The new investment tax credit provides eligible taxpayers with a refundable tax credit of 25% of their “qualified investments” in respect of any “expanded manufacturing facility”.
In general, a qualified investment for any tax year is the taxpayer’s investment in depreciable property that is an integral part of an “improved manufacturing facility” and placed in service by the taxpayer in that year. Qualifying investments include buildings and structural components, excluding those parts used for offices, administrative services or other non-production functions. An advanced manufacturing facility is a facility with the primary purpose of manufacturing semiconductors or semiconductor manufacturing equipment. The various special rules applicable to investment tax credits generally, such as rules regarding recapture of credits, reductions in depreciable basis and investments by tax-exempt entities, will apply to the new credit.
The credit will apply to properties placed in service after December 31, 2022 and whose construction begins before January 1, 2023. The credit will end on December 31, 2026 and will not apply to properties whose construction begins after that date .
CHIPS was enacted to stimulate US semiconductor manufacturing. As with other investment credit property, plant and equipment used primarily outside the United States will not qualify for the credit. In addition, taxpayers ineligible for the credit include (i) foreign entities deemed to be “foreign entities of concern” under the National Defense Authorization Act of 2021 (e.g., foreign terrorist organizations or entities included in the OFAC list), and (ii) taxpayers that have engaged in certain significant transactions involving a significant expansion of semiconductor manufacturing capacity in China or another “foreign country of concern” (as defined in the National Authorization Act defense from 2021).
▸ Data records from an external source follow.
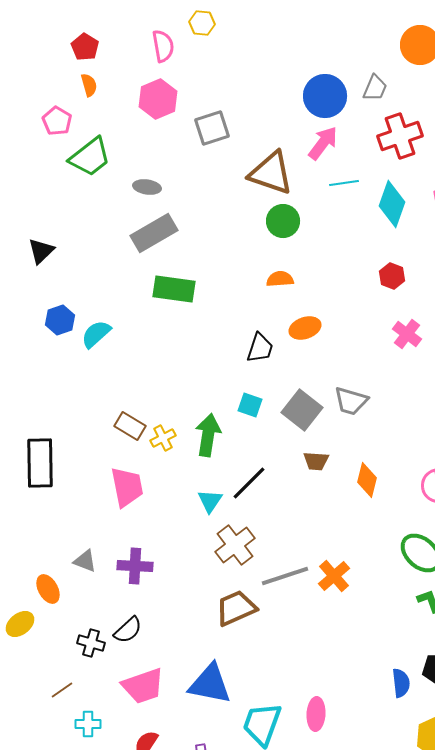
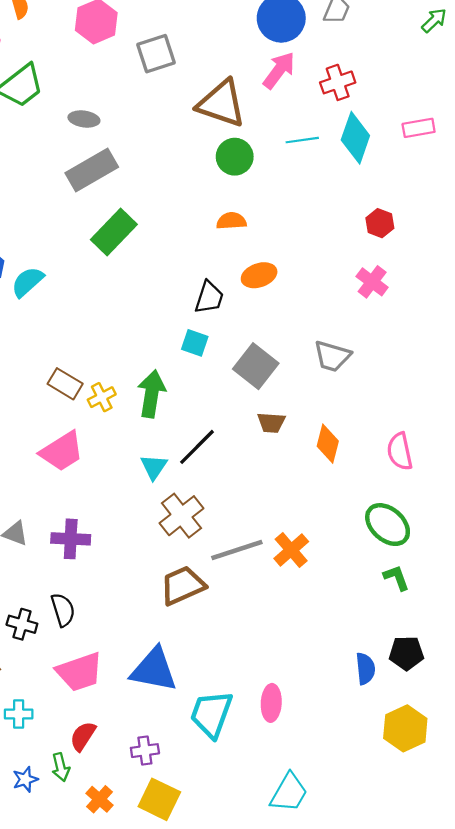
red cross: (400, 136) -> (338, 82), moved, size x0.7
cyan line: (344, 183) -> (302, 140), moved
red hexagon: (392, 276) -> (380, 223), moved
green rectangle: (174, 289) -> (114, 232), turned -54
gray trapezoid: (351, 401) -> (332, 356), moved
cyan square: (250, 405) -> (195, 343), moved
pink trapezoid: (127, 487) -> (62, 451), turned 69
black semicircle: (128, 630) -> (63, 610), turned -64

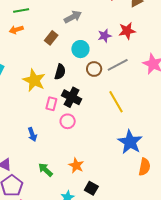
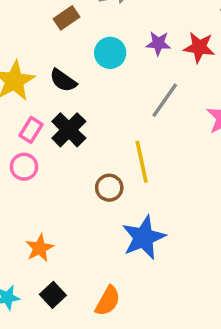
gray line: (118, 65) -> (165, 100), turned -45
brown circle: (94, 69) -> (109, 188), moved
black semicircle: (60, 72) -> (63, 80), turned 91
pink circle: (68, 121) -> (24, 167), moved
orange semicircle: (144, 167) -> (108, 301), moved

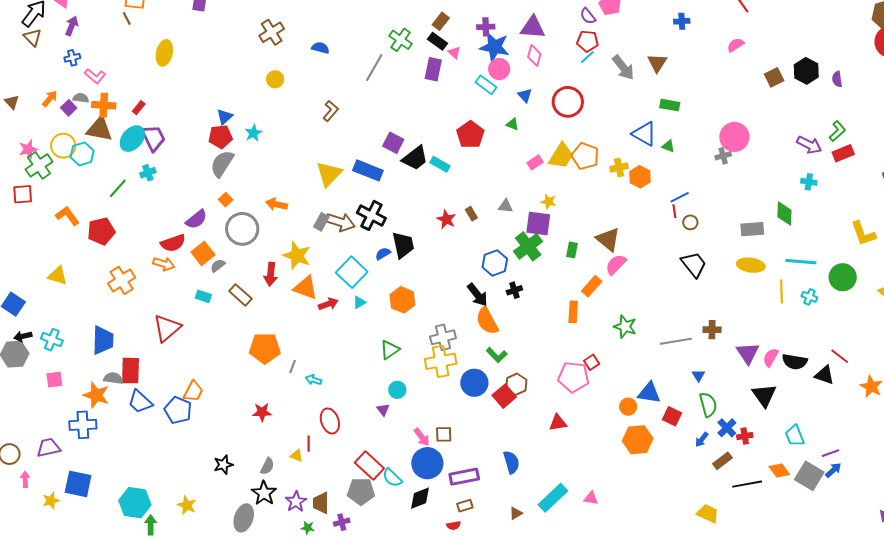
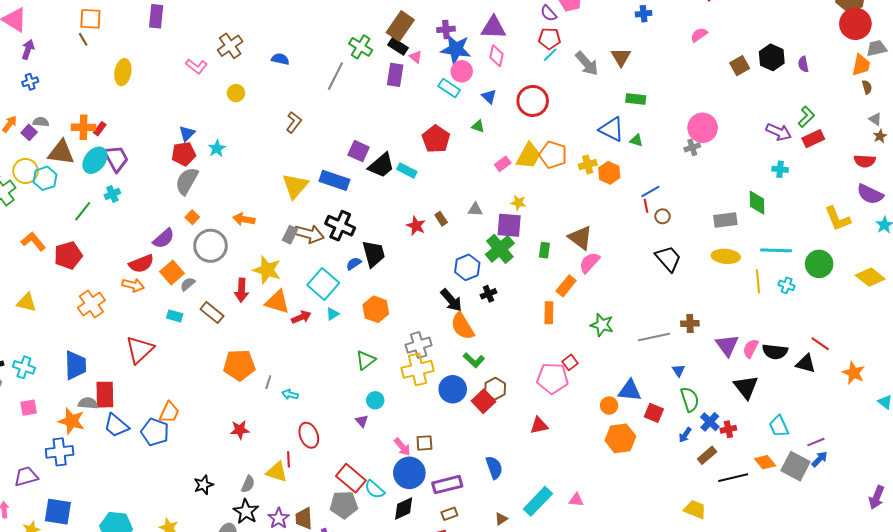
brown rectangle: (441, 21) -> (400, 26), size x1.6
pink L-shape: (95, 76) -> (196, 66), moved
orange cross: (104, 105) -> (84, 127), moved
yellow triangle: (296, 456) -> (277, 472), size x1.6

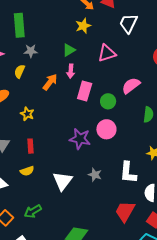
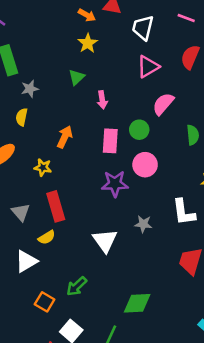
pink triangle: (107, 53) -> (148, 67), moved
pink arrow: (71, 71) -> (102, 100), moved
orange arrow: (50, 82) -> (65, 137), moved
pink rectangle: (85, 91) -> (110, 141), moved
red rectangle: (30, 146) -> (56, 206), size x1.6
yellow semicircle: (27, 171) -> (47, 237), moved

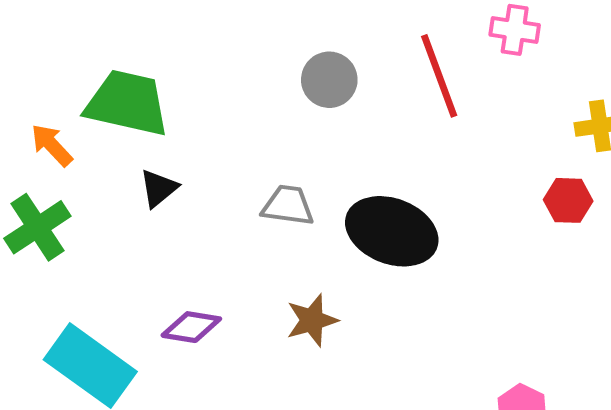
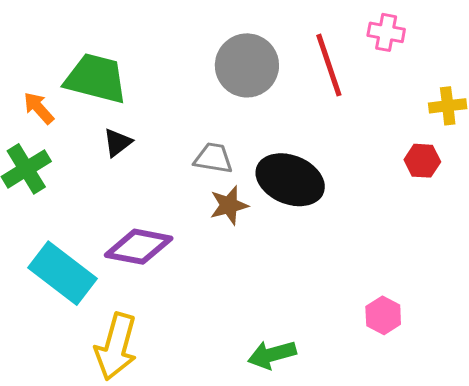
gray circle: (329, 80) -> (247, 65), size x1.5
brown star: (312, 320) -> (229, 205), moved
purple diamond: (191, 327) -> (139, 247), size x1.5

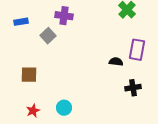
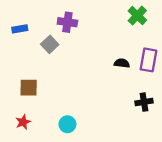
black semicircle: (116, 62) -> (122, 63), moved
red star: (33, 111) -> (23, 122), moved

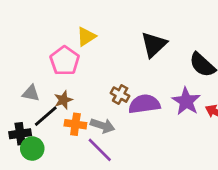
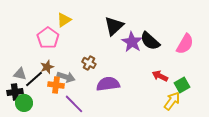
gray triangle: (31, 93) -> (20, 74), moved
purple star: (186, 101) -> (132, 42), moved
purple semicircle: (144, 104) -> (108, 84), moved
gray arrow: (102, 126) -> (66, 77), moved

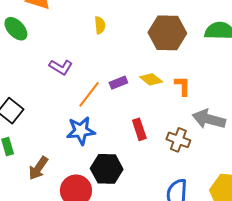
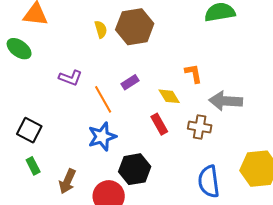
brown hexagon: (167, 33) -> (135, 27), moved
yellow diamond: (151, 79) -> (169, 96), moved, turned 30
orange line: (89, 94) -> (103, 99), turned -56

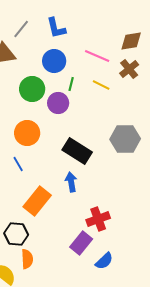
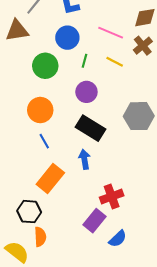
purple circle: (58, 103) -> (86, 92), moved
blue line: (18, 164) -> (44, 141), moved

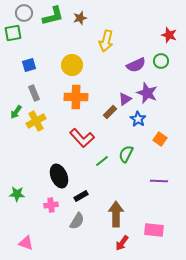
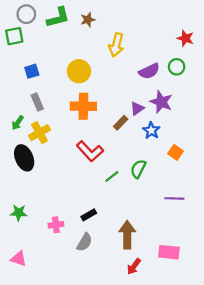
black ellipse: (59, 176) -> (24, 158), moved
pink triangle: (26, 243) -> (19, 259), moved

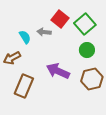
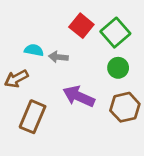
gray arrow: (44, 32) -> (58, 57), moved
cyan semicircle: (25, 37) -> (34, 50), turned -48

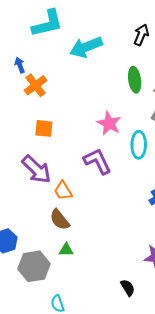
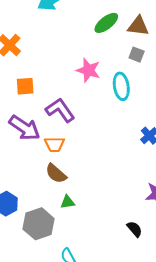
green ellipse: (135, 80) -> (106, 23), turned 70
purple L-shape: (97, 161) -> (60, 110), moved
orange trapezoid: (63, 191) -> (54, 144), turned -50

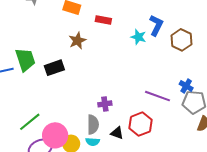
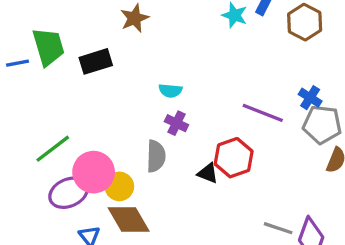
purple cross: (105, 104) -> (176, 123), turned 32
black triangle: (117, 133) -> (208, 173), moved
cyan semicircle: (93, 142) -> (170, 91), moved

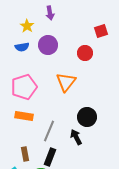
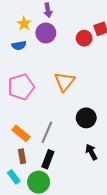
purple circle: (48, 45) -> (46, 33), moved
red circle: (85, 53) -> (84, 38), moved
orange rectangle: (24, 116) -> (21, 133), moved, turned 30
black arrow: (76, 137) -> (91, 152), moved

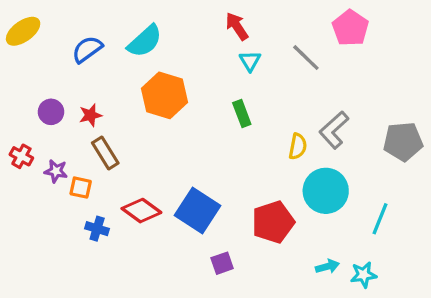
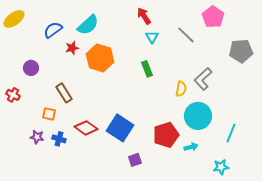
red star: (90, 115) -> (72, 48), moved
gray pentagon: (403, 141) -> (241, 51), moved
purple star: (56, 171) -> (37, 137), moved
cyan arrow: (327, 266) -> (191, 147), moved

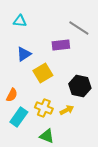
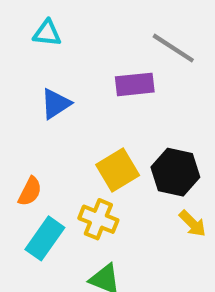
yellow square: (43, 73) -> (118, 170), moved
yellow arrow: (67, 110) -> (192, 223), moved, turned 72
Semiconductor manufacturing plants are expensive projects that require significant capital investment. CHIPS, including its new Investment Tax Credit, is intended to encourage investment and can significantly impact the financing landscape for facilities projects. For example, in a significant departure from the historical treatment of tax credits arising from renewable energy projects, the new Advanced Manufacturing Credit is intended to be “refundable” pursuant to the “direct payment” election. Thus, semiconductor manufacturers that would otherwise not be able to benefit directly from the credit (due to, for example, lack of sufficient taxable income and income tax liabilities) could use the refundable credit to help finance their projects with less reliance on third-party “tax equity” investors. In addition, investors who have not been significantly involved in the financing of renewable energy projects, such as REITs and other real estate investors, may find themselves better able to invest in these facilities due to, among other things, the substantial real estate aspects of the projects and the potentially repayable nature of the loans.
We expect that the new section 48D will require significant guidance from the US Treasury and the IRS to function as intended, including with respect to how the credit can be recovered.
Due to the general nature of this update, the information provided here may not be applicable in all situations and no action should be taken without specific legal advice based on specific situations.